--- REQUIREMENT ---
Please filter the entries for the word "target" and copy every line that has it.

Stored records
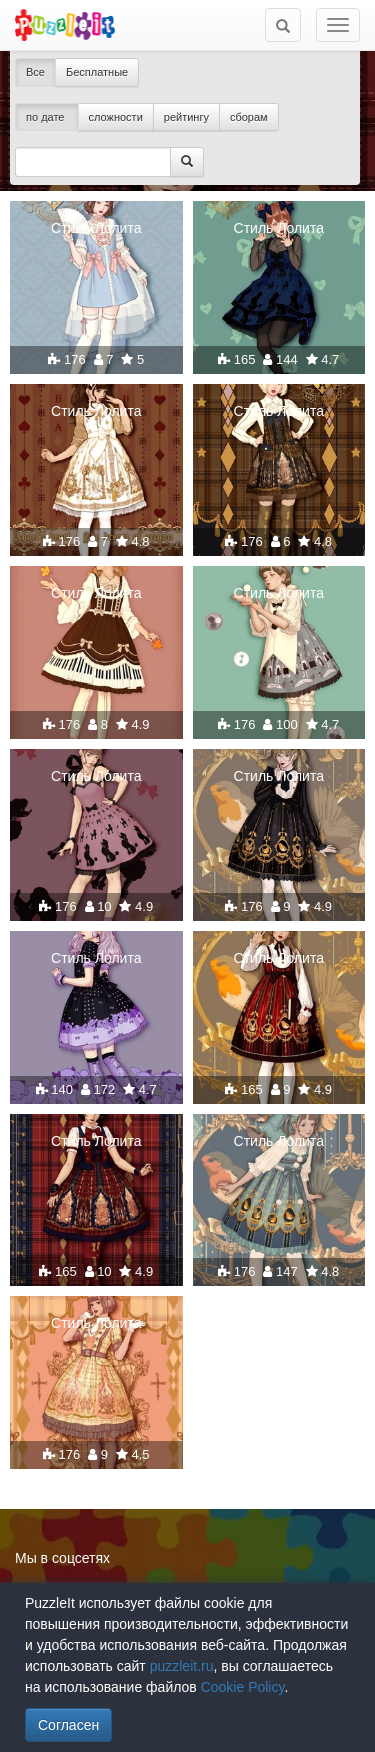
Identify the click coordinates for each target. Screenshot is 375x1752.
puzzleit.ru (182, 1666)
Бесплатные (97, 72)
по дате (47, 117)
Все (35, 72)
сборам (249, 117)
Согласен (68, 1725)
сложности (116, 117)
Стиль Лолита (96, 228)
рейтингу (186, 117)
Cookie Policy (243, 1687)
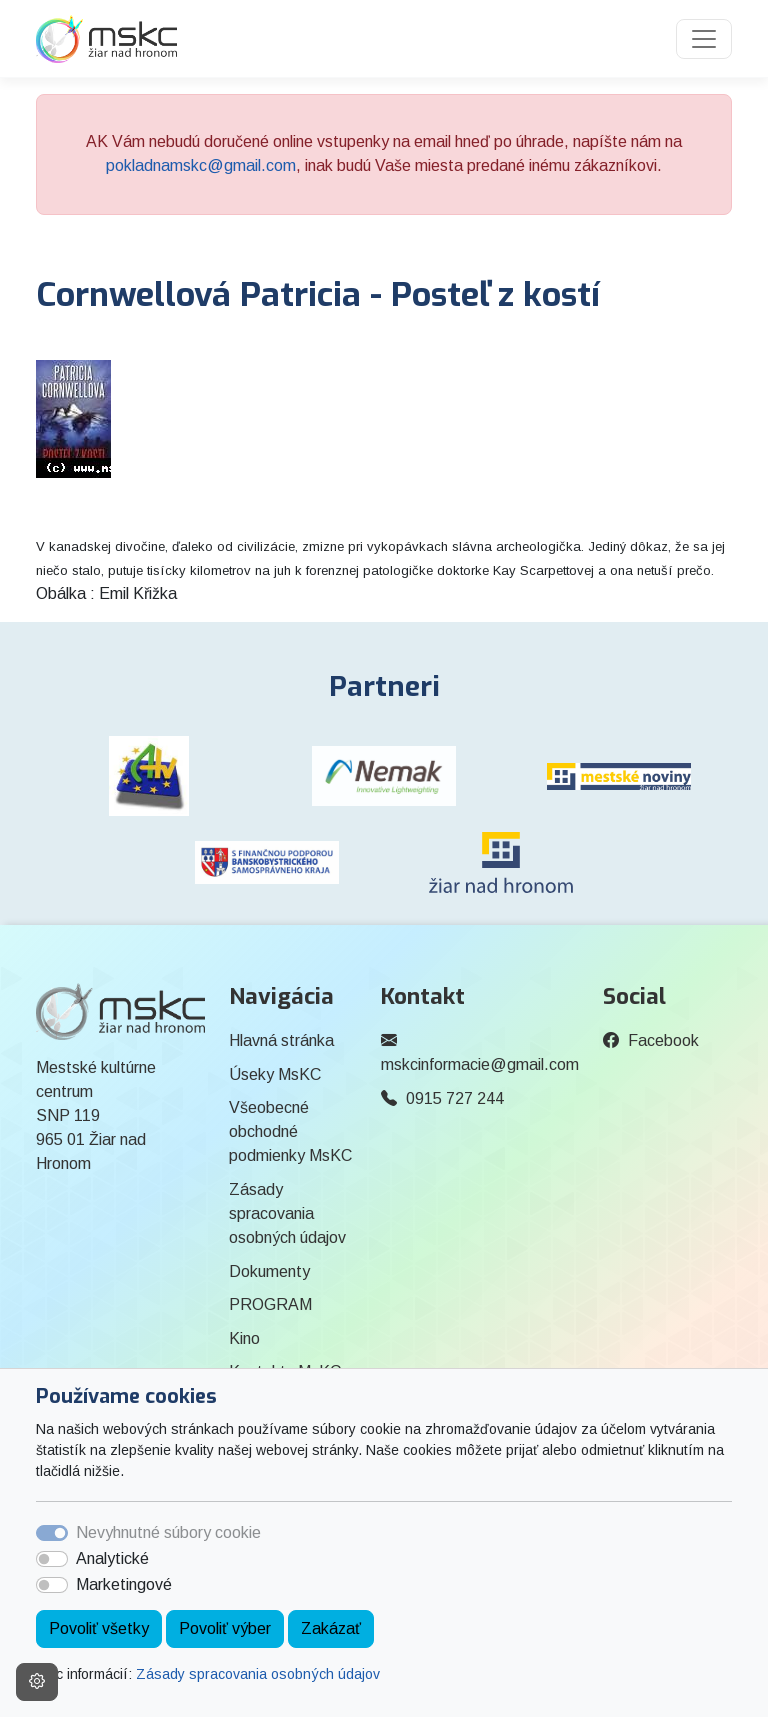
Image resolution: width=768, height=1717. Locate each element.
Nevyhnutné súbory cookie (168, 1532)
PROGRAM (270, 1304)
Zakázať (331, 1628)
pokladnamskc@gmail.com (201, 165)
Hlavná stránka (281, 1040)
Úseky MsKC (275, 1074)
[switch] (52, 1559)
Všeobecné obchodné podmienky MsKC (290, 1131)
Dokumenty (269, 1271)
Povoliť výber (225, 1628)
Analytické (112, 1558)
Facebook (663, 1040)
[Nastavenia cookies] (37, 1682)
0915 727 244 (455, 1098)
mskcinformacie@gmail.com (480, 1064)
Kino (244, 1338)
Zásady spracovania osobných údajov (258, 1674)
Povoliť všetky (99, 1628)
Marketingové (124, 1584)
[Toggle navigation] (704, 39)
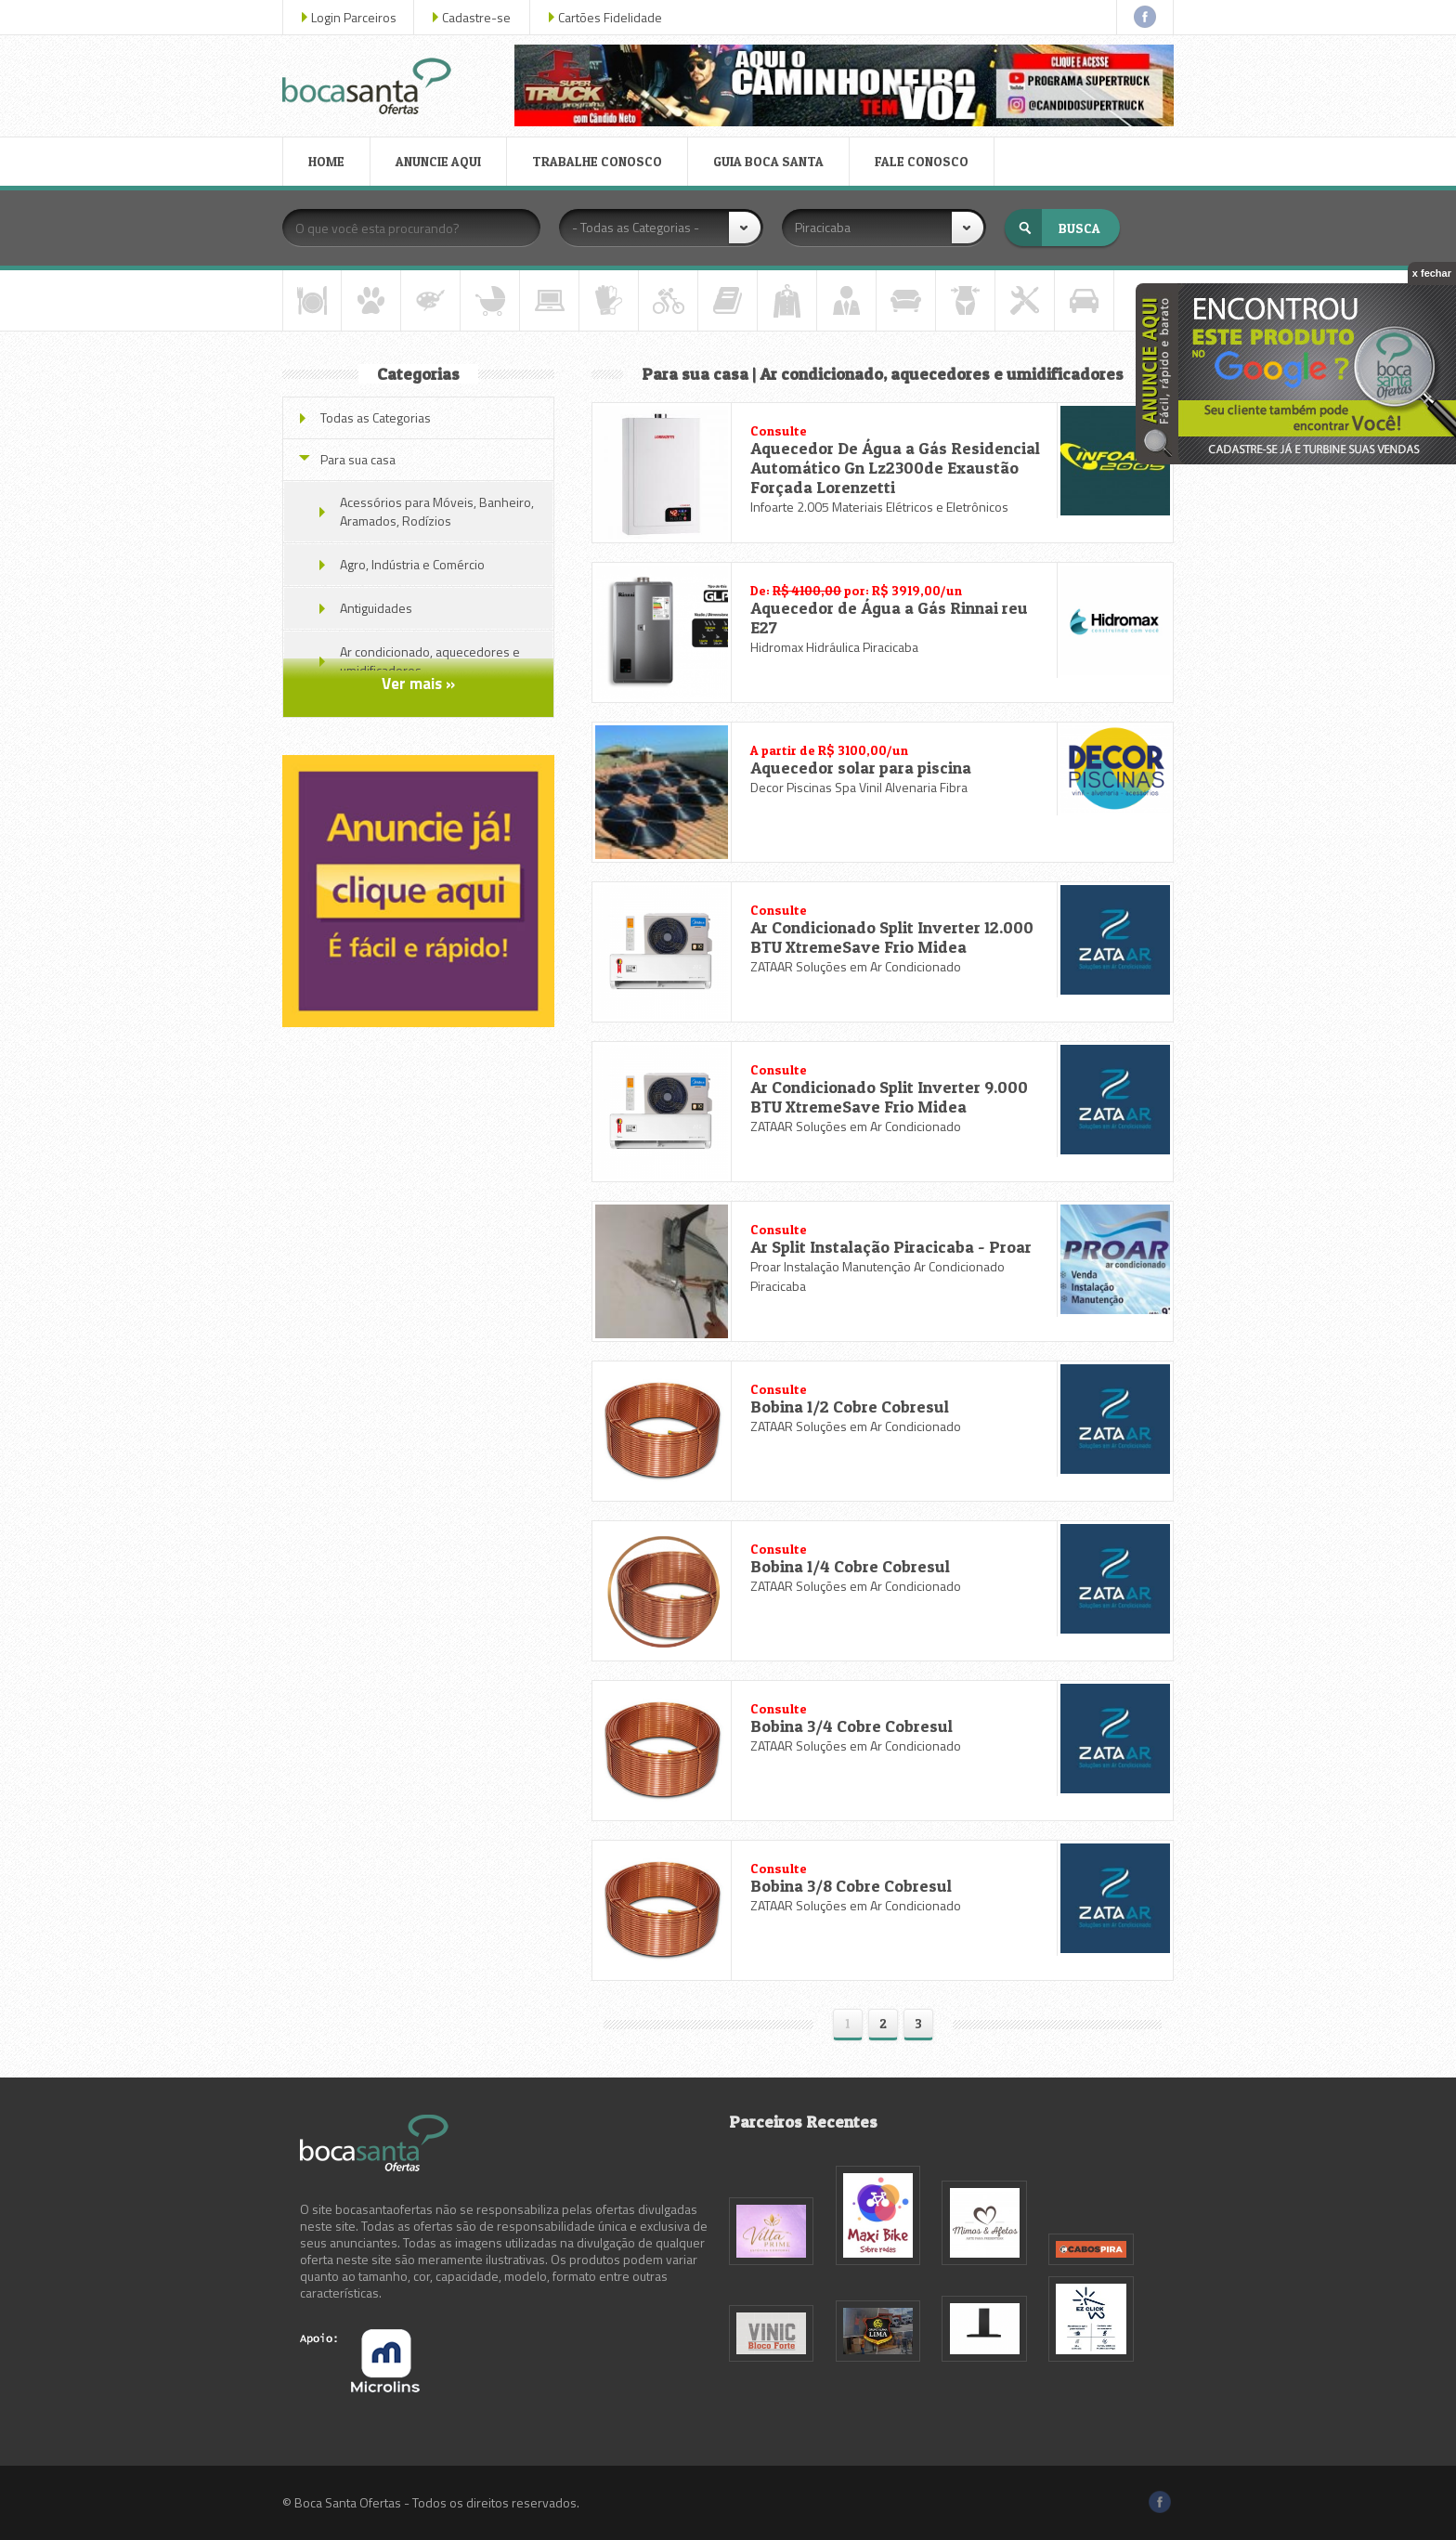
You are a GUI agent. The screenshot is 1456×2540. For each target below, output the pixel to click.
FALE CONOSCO (921, 161)
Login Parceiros (353, 17)
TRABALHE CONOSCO (597, 161)
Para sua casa (358, 459)
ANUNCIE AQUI (438, 161)
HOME (326, 161)
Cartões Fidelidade (610, 17)
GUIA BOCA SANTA (768, 161)
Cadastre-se (476, 17)
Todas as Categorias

--- SOLUTION TO THIS PROBLEM ---
Identify the click coordinates for each target. Screenshot is 375x1752.
You are a GUI agent. The screenshot is 1456×2540. For each target below, output the pixel to click.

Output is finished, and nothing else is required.